Juby and her team brainstormed on ways to improve the system and proposed that management support a reorganisation strategy. This was done with careful consideration given to the limited recourses at the hospital and an understanding that no additional resources could be acquired.

The strategy included: (1) motivating for permanent medical staff including a psychiatrist, a medical officer with an interest in integrative out-patient care, a full-time psychiatric registrar on a six-month rotation basis, and a psychiatry intern to be assigned as permanent staff; (2) the reorganisation of clinics to attend to new patients, and sub-specialty patients on particular days; (3) the introduction of an appointment system to prevent long waiting times and (4) the initiation of evidence-based teaching and supervision programme where all cases are reviewed by the consultant, academic topics are discussed and journal articles relevant to out-patient psychiatry presented.

Juby also appealed to the private sector to sponsor paint for the unit and organised for general improvements and maintenance to be carried out.

Patients’ attending the Out Patients section now report a better quality of care and care experience. There has been particularly good feedback regarding the appointment system and the improved continuity of care.

Said Medical Officer at the Out Patients section Dr K Padayachee: Dr Juby has been pivotal in creating and sustaining a dynamic therapeutic environment at the Townhill Hospital Outpatients Department. The new system has reduced patient waiting times and enables holistic health care delivery to patients. Dr Juby is readily available to assist in providing quality care for patients and offers constant support to her team.’
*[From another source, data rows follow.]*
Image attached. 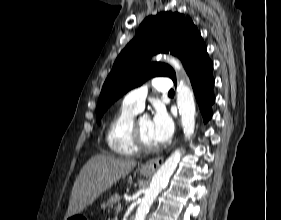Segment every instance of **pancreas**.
I'll use <instances>...</instances> for the list:
<instances>
[{"mask_svg": "<svg viewBox=\"0 0 281 220\" xmlns=\"http://www.w3.org/2000/svg\"><path fill=\"white\" fill-rule=\"evenodd\" d=\"M120 202V196L118 194L111 196L109 199H107L106 202L102 204L103 208H108V210L112 209L114 204Z\"/></svg>", "mask_w": 281, "mask_h": 220, "instance_id": "1", "label": "pancreas"}]
</instances>
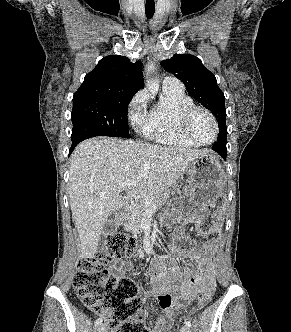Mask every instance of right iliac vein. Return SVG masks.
<instances>
[{
  "instance_id": "63e3f726",
  "label": "right iliac vein",
  "mask_w": 291,
  "mask_h": 332,
  "mask_svg": "<svg viewBox=\"0 0 291 332\" xmlns=\"http://www.w3.org/2000/svg\"><path fill=\"white\" fill-rule=\"evenodd\" d=\"M97 332H106V327H105V325H100L99 327H98V330H97Z\"/></svg>"
}]
</instances>
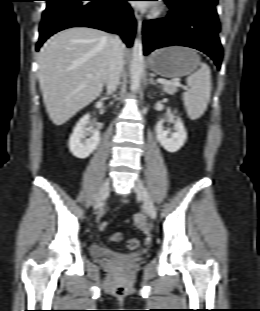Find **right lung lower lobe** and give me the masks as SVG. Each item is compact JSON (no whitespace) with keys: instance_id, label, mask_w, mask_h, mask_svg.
<instances>
[{"instance_id":"1","label":"right lung lower lobe","mask_w":260,"mask_h":311,"mask_svg":"<svg viewBox=\"0 0 260 311\" xmlns=\"http://www.w3.org/2000/svg\"><path fill=\"white\" fill-rule=\"evenodd\" d=\"M36 51L54 33L70 27H91L118 33L131 46L135 33L133 12L128 0H45Z\"/></svg>"}]
</instances>
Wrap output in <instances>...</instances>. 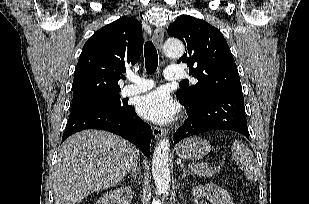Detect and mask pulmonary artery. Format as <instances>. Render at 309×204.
Here are the masks:
<instances>
[{
	"instance_id": "obj_1",
	"label": "pulmonary artery",
	"mask_w": 309,
	"mask_h": 204,
	"mask_svg": "<svg viewBox=\"0 0 309 204\" xmlns=\"http://www.w3.org/2000/svg\"><path fill=\"white\" fill-rule=\"evenodd\" d=\"M165 78L167 80H184L188 78V75L184 70L180 68L168 67L165 71ZM154 85V82L149 79L142 77H134L132 79V83L125 86L122 89L121 93L124 96L136 95L152 89Z\"/></svg>"
}]
</instances>
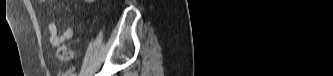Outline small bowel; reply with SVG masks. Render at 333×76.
Instances as JSON below:
<instances>
[{"label": "small bowel", "mask_w": 333, "mask_h": 76, "mask_svg": "<svg viewBox=\"0 0 333 76\" xmlns=\"http://www.w3.org/2000/svg\"><path fill=\"white\" fill-rule=\"evenodd\" d=\"M48 29L49 42L52 46L55 47L64 44L67 40L72 39L75 35L73 27H67L62 32H60L54 21L49 23Z\"/></svg>", "instance_id": "small-bowel-1"}]
</instances>
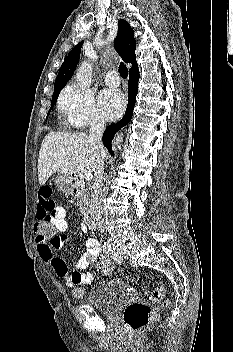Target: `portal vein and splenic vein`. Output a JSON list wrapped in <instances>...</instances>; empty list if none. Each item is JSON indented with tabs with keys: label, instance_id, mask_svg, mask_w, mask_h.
Returning a JSON list of instances; mask_svg holds the SVG:
<instances>
[{
	"label": "portal vein and splenic vein",
	"instance_id": "portal-vein-and-splenic-vein-1",
	"mask_svg": "<svg viewBox=\"0 0 233 352\" xmlns=\"http://www.w3.org/2000/svg\"><path fill=\"white\" fill-rule=\"evenodd\" d=\"M84 179L86 181H90L92 179V174L90 172H87L84 174Z\"/></svg>",
	"mask_w": 233,
	"mask_h": 352
}]
</instances>
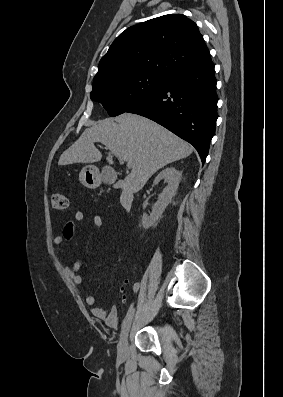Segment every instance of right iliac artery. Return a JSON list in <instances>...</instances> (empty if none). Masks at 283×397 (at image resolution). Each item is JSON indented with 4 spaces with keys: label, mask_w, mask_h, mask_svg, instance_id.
Returning <instances> with one entry per match:
<instances>
[{
    "label": "right iliac artery",
    "mask_w": 283,
    "mask_h": 397,
    "mask_svg": "<svg viewBox=\"0 0 283 397\" xmlns=\"http://www.w3.org/2000/svg\"><path fill=\"white\" fill-rule=\"evenodd\" d=\"M138 288H139V285H138V284H135V285H134V292H135V293H138V292H139V289H138ZM133 311H134L133 305H131V306L129 307V309H128V312H127V314H126L124 320H123L122 328L124 327L126 321L128 320V318L130 317V315L132 314Z\"/></svg>",
    "instance_id": "1"
}]
</instances>
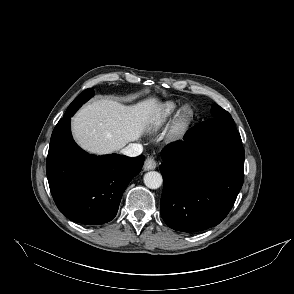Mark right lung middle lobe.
I'll return each mask as SVG.
<instances>
[{
	"instance_id": "obj_1",
	"label": "right lung middle lobe",
	"mask_w": 294,
	"mask_h": 294,
	"mask_svg": "<svg viewBox=\"0 0 294 294\" xmlns=\"http://www.w3.org/2000/svg\"><path fill=\"white\" fill-rule=\"evenodd\" d=\"M87 92L83 91L74 101L69 105L67 111L64 114V117L72 116L78 108L85 103L89 98L86 97Z\"/></svg>"
}]
</instances>
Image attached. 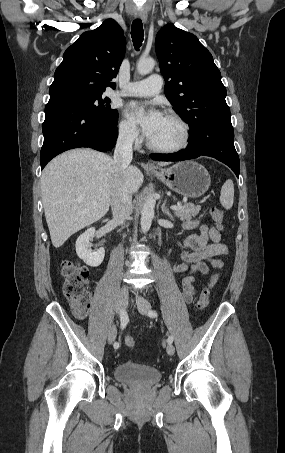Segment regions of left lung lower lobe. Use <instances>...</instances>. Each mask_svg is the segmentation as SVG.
Listing matches in <instances>:
<instances>
[{
	"label": "left lung lower lobe",
	"instance_id": "left-lung-lower-lobe-1",
	"mask_svg": "<svg viewBox=\"0 0 285 453\" xmlns=\"http://www.w3.org/2000/svg\"><path fill=\"white\" fill-rule=\"evenodd\" d=\"M210 156L228 165L239 176V157L234 147L232 125L210 124L189 134V144L183 151L173 154H151L157 161H182L198 156Z\"/></svg>",
	"mask_w": 285,
	"mask_h": 453
}]
</instances>
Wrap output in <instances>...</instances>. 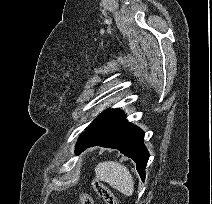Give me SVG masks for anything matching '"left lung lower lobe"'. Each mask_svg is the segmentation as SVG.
<instances>
[{"label": "left lung lower lobe", "mask_w": 212, "mask_h": 204, "mask_svg": "<svg viewBox=\"0 0 212 204\" xmlns=\"http://www.w3.org/2000/svg\"><path fill=\"white\" fill-rule=\"evenodd\" d=\"M143 141L144 132L129 123L119 109H114L80 135L76 153L80 154L92 146L118 149L135 161L138 173L144 181L149 153Z\"/></svg>", "instance_id": "obj_1"}]
</instances>
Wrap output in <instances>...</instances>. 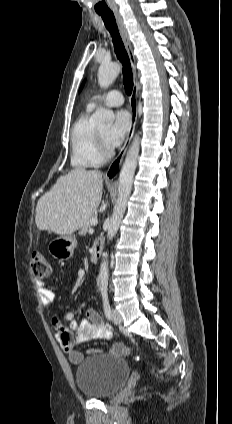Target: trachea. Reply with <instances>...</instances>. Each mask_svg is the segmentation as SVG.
I'll return each instance as SVG.
<instances>
[{
	"mask_svg": "<svg viewBox=\"0 0 232 424\" xmlns=\"http://www.w3.org/2000/svg\"><path fill=\"white\" fill-rule=\"evenodd\" d=\"M98 14L102 17L106 28L109 30L113 38L115 53L123 65L124 88L126 93L130 95L133 90V74H132L130 60L126 52V49L124 47V44L122 42V39L120 37L119 31L117 29L114 15L111 12H100Z\"/></svg>",
	"mask_w": 232,
	"mask_h": 424,
	"instance_id": "obj_1",
	"label": "trachea"
}]
</instances>
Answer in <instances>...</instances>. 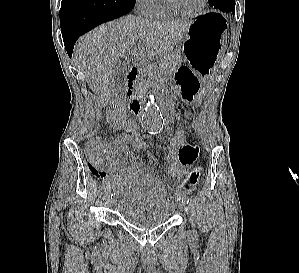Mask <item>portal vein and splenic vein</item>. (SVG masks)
I'll list each match as a JSON object with an SVG mask.
<instances>
[{"label":"portal vein and splenic vein","mask_w":299,"mask_h":273,"mask_svg":"<svg viewBox=\"0 0 299 273\" xmlns=\"http://www.w3.org/2000/svg\"><path fill=\"white\" fill-rule=\"evenodd\" d=\"M144 60H145L144 57H137V61H139V62L143 63Z\"/></svg>","instance_id":"obj_1"}]
</instances>
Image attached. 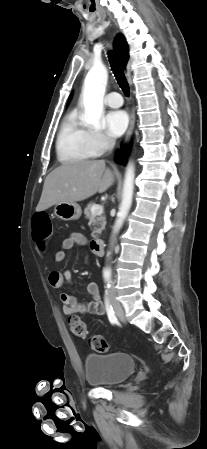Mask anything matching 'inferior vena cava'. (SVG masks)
Returning <instances> with one entry per match:
<instances>
[{
    "label": "inferior vena cava",
    "instance_id": "inferior-vena-cava-1",
    "mask_svg": "<svg viewBox=\"0 0 207 449\" xmlns=\"http://www.w3.org/2000/svg\"><path fill=\"white\" fill-rule=\"evenodd\" d=\"M114 145H115V140L113 138H109L108 139V148L110 151L113 149ZM114 292H115L114 282L111 281V288L109 289V294H112Z\"/></svg>",
    "mask_w": 207,
    "mask_h": 449
}]
</instances>
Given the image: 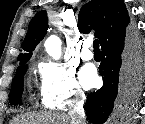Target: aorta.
Returning a JSON list of instances; mask_svg holds the SVG:
<instances>
[{
	"label": "aorta",
	"mask_w": 145,
	"mask_h": 124,
	"mask_svg": "<svg viewBox=\"0 0 145 124\" xmlns=\"http://www.w3.org/2000/svg\"><path fill=\"white\" fill-rule=\"evenodd\" d=\"M61 40L56 35L49 36L45 43L46 52L55 60H58L61 57Z\"/></svg>",
	"instance_id": "762f6f07"
}]
</instances>
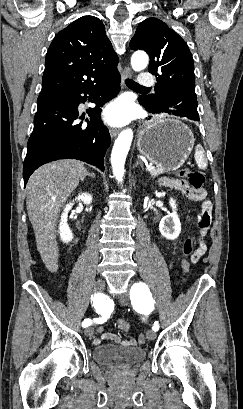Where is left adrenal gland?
I'll return each instance as SVG.
<instances>
[{
  "instance_id": "left-adrenal-gland-1",
  "label": "left adrenal gland",
  "mask_w": 243,
  "mask_h": 409,
  "mask_svg": "<svg viewBox=\"0 0 243 409\" xmlns=\"http://www.w3.org/2000/svg\"><path fill=\"white\" fill-rule=\"evenodd\" d=\"M138 165H140L141 168H143V164L141 161H136V163L134 164L135 167H137Z\"/></svg>"
}]
</instances>
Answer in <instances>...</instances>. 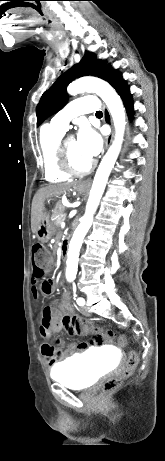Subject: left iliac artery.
<instances>
[{
    "label": "left iliac artery",
    "instance_id": "obj_1",
    "mask_svg": "<svg viewBox=\"0 0 165 461\" xmlns=\"http://www.w3.org/2000/svg\"><path fill=\"white\" fill-rule=\"evenodd\" d=\"M77 304L80 306H83L85 304V300L83 298H78L77 299Z\"/></svg>",
    "mask_w": 165,
    "mask_h": 461
}]
</instances>
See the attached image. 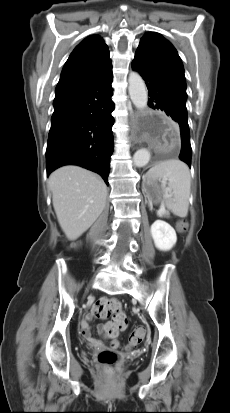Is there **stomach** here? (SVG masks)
Masks as SVG:
<instances>
[{"label": "stomach", "instance_id": "stomach-1", "mask_svg": "<svg viewBox=\"0 0 230 413\" xmlns=\"http://www.w3.org/2000/svg\"><path fill=\"white\" fill-rule=\"evenodd\" d=\"M142 190L150 203L164 204L166 202L167 198L160 180L145 176L143 179Z\"/></svg>", "mask_w": 230, "mask_h": 413}]
</instances>
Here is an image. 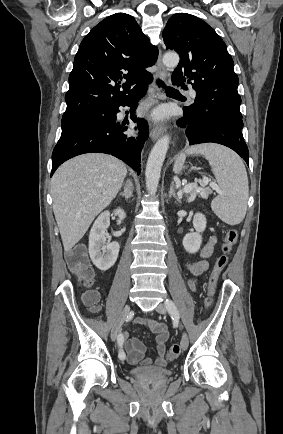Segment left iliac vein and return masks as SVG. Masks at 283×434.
<instances>
[{
  "instance_id": "obj_1",
  "label": "left iliac vein",
  "mask_w": 283,
  "mask_h": 434,
  "mask_svg": "<svg viewBox=\"0 0 283 434\" xmlns=\"http://www.w3.org/2000/svg\"><path fill=\"white\" fill-rule=\"evenodd\" d=\"M156 311L158 313H160V314H166V307H165V305L164 304H159L156 307ZM180 345H181V348L183 350H186L188 348L189 340H188V335H187L186 332H183V334H182V339H181Z\"/></svg>"
}]
</instances>
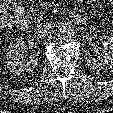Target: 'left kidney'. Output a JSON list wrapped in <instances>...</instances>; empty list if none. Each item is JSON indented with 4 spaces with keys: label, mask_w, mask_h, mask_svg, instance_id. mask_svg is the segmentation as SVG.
<instances>
[{
    "label": "left kidney",
    "mask_w": 113,
    "mask_h": 113,
    "mask_svg": "<svg viewBox=\"0 0 113 113\" xmlns=\"http://www.w3.org/2000/svg\"><path fill=\"white\" fill-rule=\"evenodd\" d=\"M102 44L105 48V52L101 56V59H96L90 53L85 54V60L88 66L97 70H105L113 68V37L103 36Z\"/></svg>",
    "instance_id": "1"
}]
</instances>
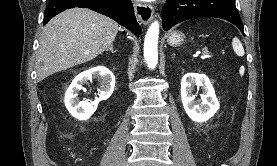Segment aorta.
<instances>
[{
    "mask_svg": "<svg viewBox=\"0 0 277 166\" xmlns=\"http://www.w3.org/2000/svg\"><path fill=\"white\" fill-rule=\"evenodd\" d=\"M158 37L159 23L154 21L150 25L144 40V58L150 69H154L158 62Z\"/></svg>",
    "mask_w": 277,
    "mask_h": 166,
    "instance_id": "1",
    "label": "aorta"
}]
</instances>
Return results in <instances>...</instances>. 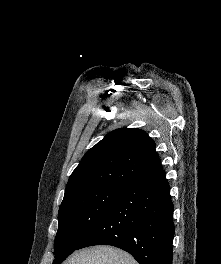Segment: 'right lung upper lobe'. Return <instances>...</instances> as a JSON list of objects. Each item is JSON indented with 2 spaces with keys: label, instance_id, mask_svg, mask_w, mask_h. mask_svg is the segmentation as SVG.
<instances>
[{
  "label": "right lung upper lobe",
  "instance_id": "right-lung-upper-lobe-1",
  "mask_svg": "<svg viewBox=\"0 0 221 264\" xmlns=\"http://www.w3.org/2000/svg\"><path fill=\"white\" fill-rule=\"evenodd\" d=\"M161 168L155 142L145 131L118 129L84 155L68 180L64 198L97 185H127Z\"/></svg>",
  "mask_w": 221,
  "mask_h": 264
}]
</instances>
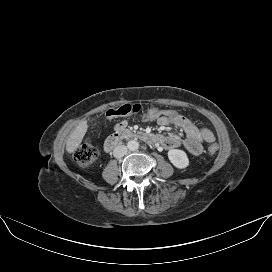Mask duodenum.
Segmentation results:
<instances>
[{"mask_svg": "<svg viewBox=\"0 0 272 272\" xmlns=\"http://www.w3.org/2000/svg\"><path fill=\"white\" fill-rule=\"evenodd\" d=\"M123 139H138L150 144H154L157 142V138L155 135L147 133L145 131L119 128L115 131L114 134L106 139L104 143L105 151L107 153L111 152Z\"/></svg>", "mask_w": 272, "mask_h": 272, "instance_id": "1", "label": "duodenum"}]
</instances>
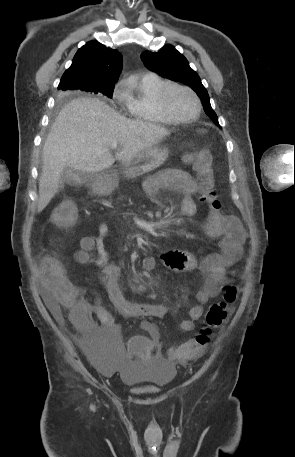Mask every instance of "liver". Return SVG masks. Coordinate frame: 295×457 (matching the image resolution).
Returning <instances> with one entry per match:
<instances>
[{"label": "liver", "instance_id": "1", "mask_svg": "<svg viewBox=\"0 0 295 457\" xmlns=\"http://www.w3.org/2000/svg\"><path fill=\"white\" fill-rule=\"evenodd\" d=\"M169 134L160 125L127 119L95 98L70 101L58 114L43 147L38 212L57 193L65 167L97 173L110 168L115 160L133 158ZM113 141L121 146L115 156L110 151Z\"/></svg>", "mask_w": 295, "mask_h": 457}]
</instances>
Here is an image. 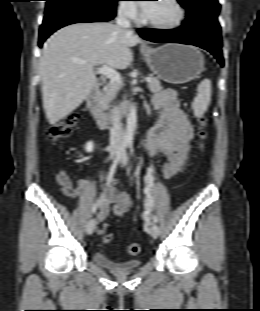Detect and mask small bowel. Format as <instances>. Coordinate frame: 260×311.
I'll return each mask as SVG.
<instances>
[{"label":"small bowel","mask_w":260,"mask_h":311,"mask_svg":"<svg viewBox=\"0 0 260 311\" xmlns=\"http://www.w3.org/2000/svg\"><path fill=\"white\" fill-rule=\"evenodd\" d=\"M154 109H160L157 123L146 131V153L148 156H160L163 159V175L171 178L185 165L190 153V143L194 132L186 113L180 107L177 94L167 89L155 95ZM61 190L67 197L73 198L87 189L84 179L74 189L65 170H59L55 176ZM108 189L101 195L98 205V221H103L110 212L122 217L131 207V198L120 191L116 180L107 181Z\"/></svg>","instance_id":"obj_1"}]
</instances>
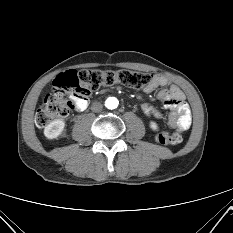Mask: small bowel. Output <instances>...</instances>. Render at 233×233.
<instances>
[{
  "mask_svg": "<svg viewBox=\"0 0 233 233\" xmlns=\"http://www.w3.org/2000/svg\"><path fill=\"white\" fill-rule=\"evenodd\" d=\"M160 89L156 93V97L162 101L164 108L171 111L167 124L170 128L178 131H185L190 128L192 124V114L188 103L185 101L183 91L177 86L170 83V81L163 75H153L151 82L143 89L145 93H151ZM89 105L88 99L78 103L76 109L84 111ZM141 110L148 117L162 119L163 114L150 103L141 104Z\"/></svg>",
  "mask_w": 233,
  "mask_h": 233,
  "instance_id": "small-bowel-1",
  "label": "small bowel"
}]
</instances>
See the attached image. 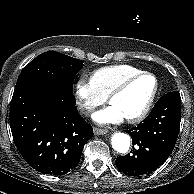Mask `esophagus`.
<instances>
[{
	"mask_svg": "<svg viewBox=\"0 0 194 194\" xmlns=\"http://www.w3.org/2000/svg\"><path fill=\"white\" fill-rule=\"evenodd\" d=\"M93 131H94L95 135H104V134H106L108 132L107 129H101V128H97V127H95L93 129Z\"/></svg>",
	"mask_w": 194,
	"mask_h": 194,
	"instance_id": "obj_1",
	"label": "esophagus"
}]
</instances>
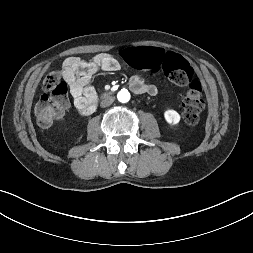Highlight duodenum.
Listing matches in <instances>:
<instances>
[{
	"label": "duodenum",
	"mask_w": 253,
	"mask_h": 253,
	"mask_svg": "<svg viewBox=\"0 0 253 253\" xmlns=\"http://www.w3.org/2000/svg\"><path fill=\"white\" fill-rule=\"evenodd\" d=\"M109 94H112V92H110ZM109 94H107V95H109ZM96 107H97V102L94 101V102L88 104L87 106L83 107L80 110V112L82 114L89 115V114H92L95 111Z\"/></svg>",
	"instance_id": "410a0bca"
}]
</instances>
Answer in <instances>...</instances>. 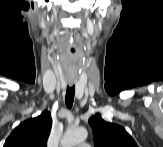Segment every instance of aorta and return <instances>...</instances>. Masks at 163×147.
<instances>
[{"label": "aorta", "instance_id": "1", "mask_svg": "<svg viewBox=\"0 0 163 147\" xmlns=\"http://www.w3.org/2000/svg\"><path fill=\"white\" fill-rule=\"evenodd\" d=\"M87 130L84 127H71L66 130L61 140L63 147H74L87 138Z\"/></svg>", "mask_w": 163, "mask_h": 147}]
</instances>
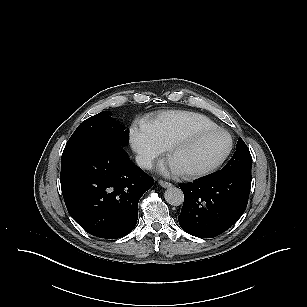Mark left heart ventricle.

Acting Head of the Clinical Unit at Townhill Hospital Dr Reyanta Bridgmohum said: ‘Staff working in the Out Patients Department feel supported in their daily work. There is positive energy in the workplace, which has become a centre of excellence for out-patient psychiatry training. An intern doctor said “this was the best ever rotation of my internship” and voiced a strong desire to return to UKZN Psychiatry to specialise. Psychiatry registrars echo this, expressing that they have had exposure and teaching on a vast array of psychiatric illness that they do not usually get experience in, working in exclusively in-patient units. Juby has brought true excellence to service delivery and teaching and is an asset to our hospital and our department!’